Saturday, August 30, 2014

Mulvey is Processing a System Update

So in my last post (technically two posts ago) I gave one of the worlds most absolutely vague summaries of Laura Mulvey's Visual Pleasure and Narrative Cinema. Part of the reason is that I am not yet sure how much of what Mulvey has said can actually apply in the same way to videogames where the gaze of the camera is very much aligned with the gaze of the viewer, in most standard cases.
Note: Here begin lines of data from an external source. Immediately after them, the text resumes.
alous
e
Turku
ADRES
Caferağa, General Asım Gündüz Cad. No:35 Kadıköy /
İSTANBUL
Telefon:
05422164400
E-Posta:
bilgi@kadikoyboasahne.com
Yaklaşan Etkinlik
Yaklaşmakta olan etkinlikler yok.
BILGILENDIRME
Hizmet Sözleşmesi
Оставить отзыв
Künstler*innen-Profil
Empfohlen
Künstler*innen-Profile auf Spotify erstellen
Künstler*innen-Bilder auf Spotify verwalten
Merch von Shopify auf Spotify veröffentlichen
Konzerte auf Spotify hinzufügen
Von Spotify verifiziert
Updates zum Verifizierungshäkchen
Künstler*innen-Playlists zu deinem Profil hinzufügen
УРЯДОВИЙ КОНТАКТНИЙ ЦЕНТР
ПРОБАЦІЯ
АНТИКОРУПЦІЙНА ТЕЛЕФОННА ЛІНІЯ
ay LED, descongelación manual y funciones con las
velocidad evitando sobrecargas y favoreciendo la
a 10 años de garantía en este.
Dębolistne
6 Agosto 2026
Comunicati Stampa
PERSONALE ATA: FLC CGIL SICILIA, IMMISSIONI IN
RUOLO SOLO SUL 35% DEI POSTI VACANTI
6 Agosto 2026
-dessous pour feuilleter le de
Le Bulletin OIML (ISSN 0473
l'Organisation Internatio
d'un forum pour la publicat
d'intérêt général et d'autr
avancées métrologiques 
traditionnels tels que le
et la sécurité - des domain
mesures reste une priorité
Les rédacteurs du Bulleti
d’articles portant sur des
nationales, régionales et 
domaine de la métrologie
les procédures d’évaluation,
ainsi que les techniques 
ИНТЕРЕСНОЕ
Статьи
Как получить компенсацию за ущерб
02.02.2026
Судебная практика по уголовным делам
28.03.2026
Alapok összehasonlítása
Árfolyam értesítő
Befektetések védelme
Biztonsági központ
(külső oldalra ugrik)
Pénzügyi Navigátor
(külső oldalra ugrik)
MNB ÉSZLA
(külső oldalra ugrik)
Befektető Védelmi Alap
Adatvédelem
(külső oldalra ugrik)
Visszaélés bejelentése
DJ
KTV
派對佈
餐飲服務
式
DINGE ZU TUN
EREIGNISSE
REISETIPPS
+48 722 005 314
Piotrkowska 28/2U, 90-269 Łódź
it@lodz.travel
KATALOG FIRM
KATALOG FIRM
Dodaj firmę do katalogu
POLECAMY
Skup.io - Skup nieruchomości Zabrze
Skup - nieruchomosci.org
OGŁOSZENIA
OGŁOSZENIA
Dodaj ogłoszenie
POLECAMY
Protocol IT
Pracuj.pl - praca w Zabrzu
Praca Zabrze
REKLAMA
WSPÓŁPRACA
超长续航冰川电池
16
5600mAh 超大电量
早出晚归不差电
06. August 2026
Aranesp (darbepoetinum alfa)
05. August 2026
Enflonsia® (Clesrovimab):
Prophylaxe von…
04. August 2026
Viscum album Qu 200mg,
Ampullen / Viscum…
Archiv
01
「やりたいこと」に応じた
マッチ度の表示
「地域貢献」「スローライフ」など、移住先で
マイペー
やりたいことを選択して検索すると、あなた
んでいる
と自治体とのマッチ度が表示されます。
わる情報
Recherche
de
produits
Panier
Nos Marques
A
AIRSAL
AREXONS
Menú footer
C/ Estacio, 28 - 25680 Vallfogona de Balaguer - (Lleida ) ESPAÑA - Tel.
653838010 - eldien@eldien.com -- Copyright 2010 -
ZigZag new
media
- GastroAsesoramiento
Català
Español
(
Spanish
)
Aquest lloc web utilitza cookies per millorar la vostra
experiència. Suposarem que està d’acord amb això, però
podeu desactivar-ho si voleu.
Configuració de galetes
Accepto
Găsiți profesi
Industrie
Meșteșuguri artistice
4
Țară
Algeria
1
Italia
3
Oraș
Although we often equate video games to casually being films you get to play through, it is actually much more rare to find a video game where the camera is controlled at certain angles during the course of gameplay (cutscenes/cinematics being an obvious exception).

Those games, such as the Uncharted Series, that do include focused shots in their game play are a bit of a commodity and can get flack from the gaming community for not giving the player enough control.
Take this shot, for example: This shot is very over-the-top, action-dutch angle shot that is seen in practically every film ever made. However the difference here is this shot is pretty much mid-game play and to get to this point you spend your time running like a madman towards the camera having absolutely no way to turn the camera so you can actually see where in the heck you are running. It may be a cool shot but in game it can be irritating as hell. And this happens multiple times in Uncharted 3. 

However, to get back to Mulvey and how her work could relate to video games, apart from the rare dodo bird of Uncharted: Despite the vast differences between film and Video-games, these two mediums do share similarities that other mediums do not. As such, I think I should begin by reviewing Mulvey's work and taking portions of it that seem applicable to gaming while questioning portions that cannot work in a video game setting.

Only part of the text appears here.